Problem/Motivation
I discovered this while working on #3166602: Ensure media_filter → media_embed mapping does not cause fatal errors and subsequently #3166930: Migrated filters may have invalid/incomplete settings applied.
If a fatal PHP error occurs in the middle of a migration, it leaves the migration in a weird state:
- the message of the fatal error is not logged into the Migration system's messages tables, but only in the PHP error log and into watchdog
- the migration is left in the
\Drupal\migrate\Plugin\MigrationInterface::STATUS_IMPORTINGstate - therefore the migration is effectively "stuck", and you need to manually unstuck it
Steps to reproduce
See the STR in #3166930: Migrated filters may have invalid/incomplete settings applied.
Proposed resolution
Set a custom exception handler while in MigrateExecutable, because these are currently caught by _drupal_exception_handler(), so surely the migration system can do the same, but provide extra context?
- In PHP 7, fatal errors can be caught! So let's catch them, and treat them like exceptions.
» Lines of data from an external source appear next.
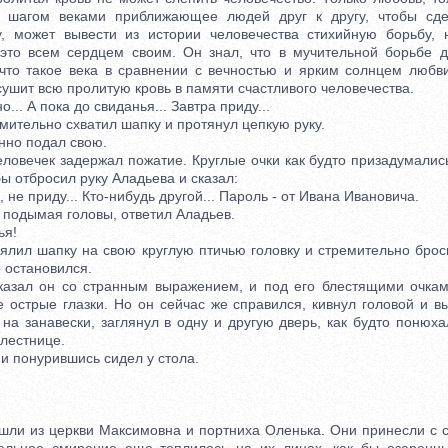
а шагом веками приближающее людей друг к другу, чтобы сд
, может вывести из истории человечества стихийную борьбу, 
это всем сердцем своим. Он знал, что в мучительной борьбе д
 что такое века в сравнении с вечностью и ярким солнцем любви
сушит всю пролитую кровь в памяти счастливого человечества.
.. А пока до свиданья... Завтра приду...
тельно схватил шапку и протянул цепкую руку.
о подал свою.
ечек задержал пожатие. Круглые очки как будто призадумались
бы отбросил руку Аладьева и сказал:
не приду... Кто-нибудь другой... Пароль - от Ивана Ивановича.
 подымая головы, ответил Аладьев.
ья!
л шапку на свою круглую птичью головку и стремительно броси
 остановился.
зал он со странным выражением, и под его блестящими очкам
 острые глазки. Но он сейчас же справился, кивнул головой и в
на занавески, заглянул в одну и другую дверь, как будто понюха
 лестнице.
понурившись сидел у стола.
 из церкви Максимовна и портниха Оленька. Они принесли с с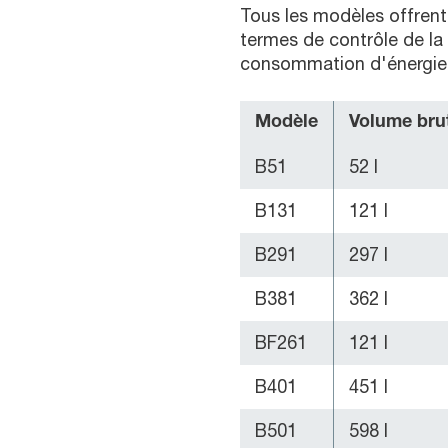
Tous les modèles offren
termes de contrôle de la
consommation d'énergie, 
Modèle
Volume bru
B51
52 l
B131
121 l
B291
297 l
B381
362 l
BF261
121 l
B401
451 l
B501
598 l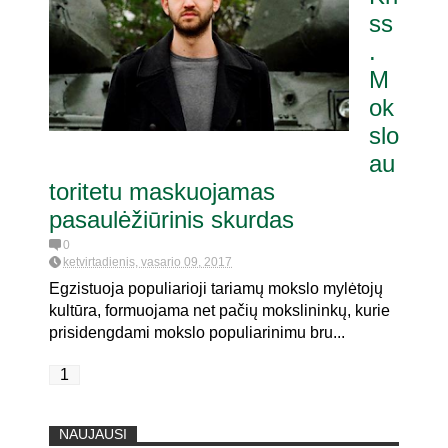
ss
.
itaria pat. referendumui dėl
oje
M
ok
slo
au
toritetu maskuojamas
pasaulėžiūrinis skurdas
0
ketvirtadienis, vasario 09, 2017
Egzistuoja populiarioji tariamų mokslo mylėtojų
kultūra, formuojama net pačių mokslininkų, kurie
prisidengdami mokslo populiarinimu bru...
1
NAUJAUSI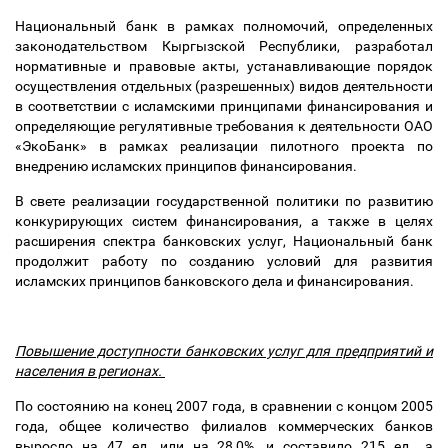
Национальный банк в рамках полномочий, определенных
законодательством Кыргызской Республики, разработал
нормативные и правовые акты, устанавливающие порядок
осуществления отдельных (разрешенных) видов деятельности
в соответствии с исламскими принципами финансирования и
определяющие регулятивные требования к деятельности ОАО
«ЭкоБанк» в рамках реализации пилотного проекта по
внедрению исламских принципов финансирования.
В свете реализации государственной политики по развитию
конкурирующих систем финансирования, а также в целях
расширения спектра банковских услуг, Национальный банк
продолжит работу по созданию условий для развития
исламских принципов банковского дела и финансирования.
Повышение доступности банковских услуг для предприятий и
населения в регионах.
По состоянию на конец 2007 года, в сравнении с концом 2005
года, общее количество филиалов коммерческих банков
выросло на 47 ед. или на 28,0%, и составило 215 ед., а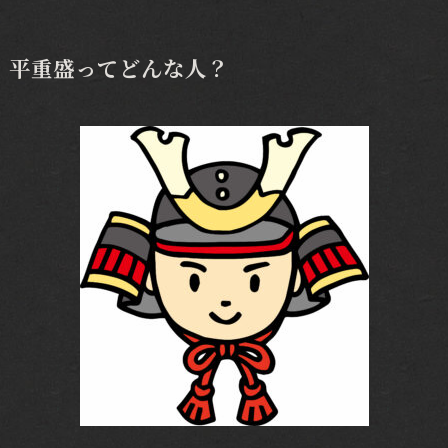
平重盛ってどんな人？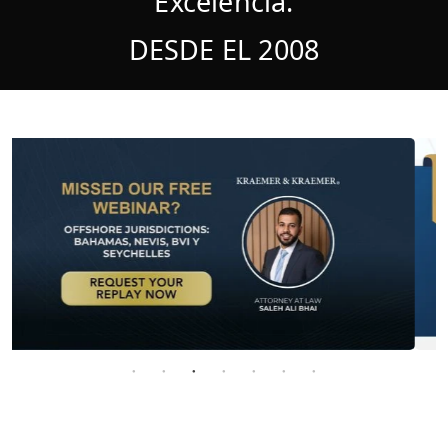
Excelencia.
DESDE EL 2008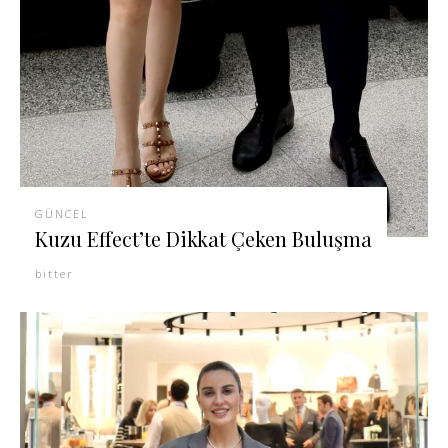
GÜNCEL
Kuzu Effect’te Dikkat Çeken Buluşma
bitter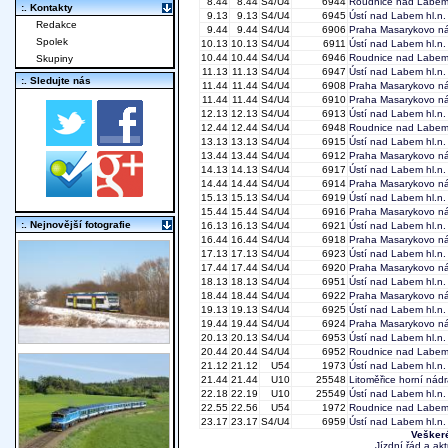
8.44
8.44
S4/U4
6944
Roudnice nad Labe
:. Kontakty
9.13
9.13
S4/U4
6945
Ústí nad Labem hl.n.
Redakce
9.44
9.44
S4/U4
6906
Praha Masarykovo ná
Spolek
10.13
10.13
S4/U4
6911
Ústí nad Labem hl.n.
10.44
10.44
S4/U4
6946
Roudnice nad Labe
Skupiny
11.13
11.13
S4/U4
6947
Ústí nad Labem hl.n.
:. Sledujte nás
11.44
11.44
S4/U4
6908
Praha Masarykovo ná
11.44
11.44
S4/U4
6910
Praha Masarykovo ná
12.13
12.13
S4/U4
6913
Ústí nad Labem hl.n.
12.44
12.44
S4/U4
6948
Roudnice nad Labe
13.13
13.13
S4/U4
6915
Ústí nad Labem hl.n.
13.44
13.44
S4/U4
6912
Praha Masarykovo ná
14.13
14.13
S4/U4
6917
Ústí nad Labem hl.n.
14.44
14.44
S4/U4
6914
Praha Masarykovo ná
15.13
15.13
S4/U4
6919
Ústí nad Labem hl.n.
15.44
15.44
S4/U4
6916
Praha Masarykovo ná
:. Nejnovější fotografie
16.13
16.13
S4/U4
6921
Ústí nad Labem hl.n.
16.44
16.44
S4/U4
6918
Praha Masarykovo ná
17.13
17.13
S4/U4
6923
Ústí nad Labem hl.n.
17.44
17.44
S4/U4
6920
Praha Masarykovo ná
18.13
18.13
S4/U4
6951
Ústí nad Labem hl.n.
18.44
18.44
S4/U4
6922
Praha Masarykovo ná
19.13
19.13
S4/U4
6925
Ústí nad Labem hl.n.
19.44
19.44
S4/U4
6924
Praha Masarykovo ná
20.13
20.13
S4/U4
6953
Ústí nad Labem hl.n.
20.44
20.44
S4/U4
6952
Roudnice nad Labe
21.12
21.12
U54
1973
Ústí nad Labem hl.n.
21.44
21.44
U10
25548
Litoměřice horní nádr
22.18
22.19
U10
25549
Ústí nad Labem hl.n.
22.55
22.56
U54
1972
Roudnice nad Labe
23.17
23.17
S4/U4
6959
Ústí nad Labem hl.n.
Veškeré
Jízdní řád a ak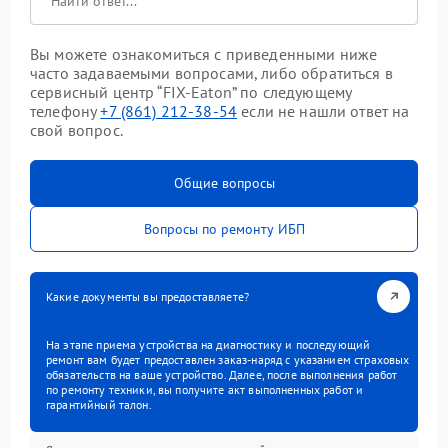
Вы можете ознакомиться с приведенными ниже
часто задаваемыми вопросами, либо обратиться в
сервисный центр “FIX-Eaton” по следующему
телефону
+7 (861) 212-38-54
если не нашли ответ на
свой вопрос.
Общие вопросы
Вопросы по ремонту ИБП
Какие документы вы предоставляете?
На этапе приема устройства на диагностику и последующий
ремонт вам будет предоставлен заказ-наряд с указанием страховых
обязательств на ваше устройство. Далее, после выполнения работ
по ремонту техники, вы получите акт выполненных работ и
гарантийный талон.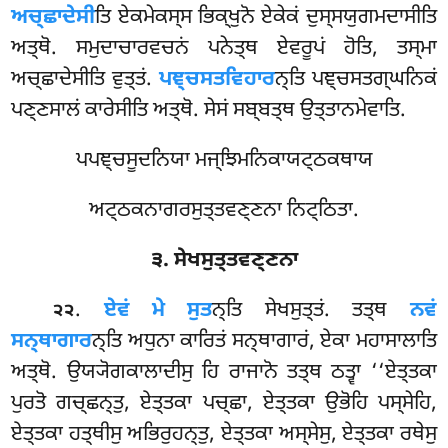
ਅਚ੍ਛਾਦੇਸੀ
ਤਿ ਏਕਮੇਕਸ੍ਸ ਭਿਕ੍ਖੁਨੋ ਏਕੇਕਂ ਦੁਸ੍ਸਯੁਗਮਦਾਸੀਤਿ
ਅਤ੍ਥੋ. ਸਮੁਦਾਚਾਰਵਚਨਂ ਪਨੇਤ੍ਥ ਏਵਰੂਪਂ ਹੋਤਿ, ਤਸ੍ਮਾ
ਅਚ੍ਛਾਦੇਸੀਤਿ ਵੁਤ੍ਤਂ.
ਪਞ੍ਚਸਤਵਿਹਾਰ
ਨ੍ਤਿ ਪਞ੍ਚਸਤਗ੍ਘਨਿਕਂ
ਪਣ੍ਣਸਾਲਂ ਕਾਰੇਸੀਤਿ ਅਤ੍ਥੋ. ਸੇਸਂ ਸਬ੍ਬਤ੍ਥ ਉਤ੍ਤਾਨਮੇਵਾਤਿ.
ਪਪਞ੍ਚਸੂਦਨਿਯਾ ਮਜ੍ਝਿਮਨਿਕਾਯਟ੍ਠਕਥਾਯ
ਅਟ੍ਠਕਨਾਗਰਸੁਤ੍ਤਵਣ੍ਣਨਾ ਨਿਟ੍ਠਿਤਾ.
੩. ਸੇਖਸੁਤ੍ਤਵਣ੍ਣਨਾ
.
ਏਵਂ
ਮੇ ਸੁਤ
ਨ੍ਤਿ ਸੇਖਸੁਤ੍ਤਂ. ਤਤ੍ਥ
ਨਵਂ
੨੨
ਸਨ੍ਥਾਗਾਰ
ਨ੍ਤਿ ਅਧੁਨਾ ਕਾਰਿਤਂ ਸਨ੍ਥਾਗਾਰਂ, ਏਕਾ ਮਹਾਸਾਲਾਤਿ
ਅਤ੍ਥੋ. ਉਯ੍ਯੋਗਕਾਲਾਦੀਸੁ ਹਿ ਰਾਜਾਨੋ ਤਤ੍ਥ ਠਤ੍ਵਾ ‘‘ਏਤ੍ਤਕਾ
ਪੁਰਤੋ ਗਚ੍ਛਨ੍ਤੁ, ਏਤ੍ਤਕਾ ਪਚ੍ਛਾ, ਏਤ੍ਤਕਾ ਉਭੋਹਿ ਪਸ੍ਸੇਹਿ,
ਏਤ੍ਤਕਾ ਹਤ੍ਥੀਸੁ ਅਭਿਰੁਹਨ੍ਤੁ, ਏਤ੍ਤਕਾ ਅਸ੍ਸੇਸੁ, ਏਤ੍ਤਕਾ ਰਥੇਸੁ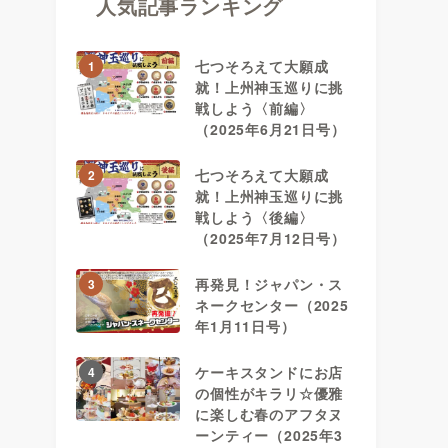
人気記事ランキング
七つそろえて大願成
1
就！上州神玉巡りに挑
戦しよう〈前編〉
（2025年6月21日号）
七つそろえて大願成
2
就！上州神玉巡りに挑
戦しよう〈後編〉
（2025年7月12日号）
再発見！ジャパン・ス
3
ネークセンター（2025
年1月11日号）
ケーキスタンドにお店
4
の個性がキラリ☆優雅
に楽しむ春のアフタヌ
ーンティー（2025年3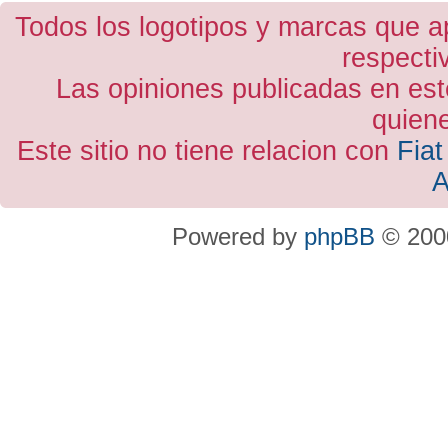
Todos los logotipos y marcas que a
respecti
Las opiniones publicadas en est
quiene
Este sitio no tiene relacion con
Fiat
A
Powered by
phpBB
© 2000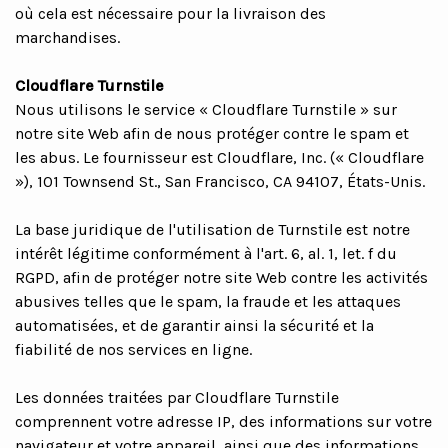
où cela est nécessaire pour la livraison des
marchandises.
Cloudflare Turnstile
Nous utilisons le service « Cloudflare Turnstile » sur
notre site Web afin de nous protéger contre le spam et
les abus. Le fournisseur est Cloudflare, Inc. (« Cloudflare
»), 101 Townsend St., San Francisco, CA 94107, États-Unis.
La base juridique de l'utilisation de Turnstile est notre
intérêt légitime conformément à l'art. 6, al. 1, let. f du
RGPD, afin de protéger notre site Web contre les activités
abusives telles que le spam, la fraude et les attaques
automatisées, et de garantir ainsi la sécurité et la
fiabilité de nos services en ligne.
Les données traitées par Cloudflare Turnstile
comprennent votre adresse IP, des informations sur votre
navigateur et votre appareil, ainsi que des informations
See https://www.php.net/manual/en/language.errors.php7.php → see #2 👀
- We currently only have
/** * Migration error. */ const MESSAGE_ERROR = 1; /** * Migration warning. */ const MESSAGE_WARNING = 2; /** * Migration notice. */ const MESSAGE_NOTICE = 3; /** * Migration info. */ const MESSAGE_INFORMATIONAL = 4;Also add
MESSAGE_FATAL_ERRORso that it's possible to communicate this is even worse thanMESSAGE_ERROR. → see #3 👀
Remaining tasks
The decision was made not to do this, see the complete comments, #16, #17, #22 and #33.
Discussed at a migrate meeting #3168931: [meeting] Migrate Meeting 2020-09-10, #3245469: [meeting] Migrate Meeting 2021-10-28 1400Z and #3247150: [meeting] Migrate Meeting 2021-11-04 2100Z
User interface changes
Fatal errors also show up.
API changes
Addition: \Drupal\migrate\Plugin\MigrationInterface:MESSAGE_FATAL_ERROR.
Data model changes
None.
Release notes snippet
Fatal errors while running a migration no longer cause the migration system to crash.
| Comment | File | Size | Author |
|---|---|---|---|
| #36 | drupal-3167267-36.patch | 5.01 KB | edurenye |
| #33 | before-log.png | 56.05 KB | quietone |
| #33 | After.png | 12.49 KB | quietone |
| #33 | Before.png | 39.6 KB | quietone |
| #25 | 3167267-26.patch | 4.97 KB | wim leers |
Comments
Comment #2
wim leersComment #3
wim leersComment #4
wim leersForgot the interdiff for #3.
Comment #5
wim leersComment #8
wim leers#2's failures:
Drupal\Tests\migrate\Unit\MigrateExecutableTest+Drupal\Tests\migrate\Unit\MigrateExecutableMemoryExceededTestfail because they're simply tightly coupled to an existing function signature… this seems like a genuine failure: I should move the new
catchstatement to after thecatch(MigrateSkipRowException $e)😃… I suspect this has the same root cause as the previous point.
Comment #10
wim leersYay, that works! Only the unit tests need to be updated now, plus explicit test coverage.
Comment #11
wim leersFixing the few remaining test failures are excellent for a novice contributor 😊
Comment #12
ridhimaabrol24 commentedFixing test cases!
Comment #13
benjifisherThe Novice task has been done, so I am removing that tag.
It is really annoying that
\Errordoes not correspond to'error', but I do not think we can do anything about that (unless we go through a deprecation process). If we want to do that, it can be in a follow-up issue.It is not too late to replace
'fatal'with'critical', to matchconst MESSAGE_CRITICAL. Let's do that.I am adding the tag for an issue summary update. Update the Proposed resolution section to match the current patch. (At least the name of the constant needs to be updated.) That seems like a Novice-level task, so maybe I will not remove that tag after all.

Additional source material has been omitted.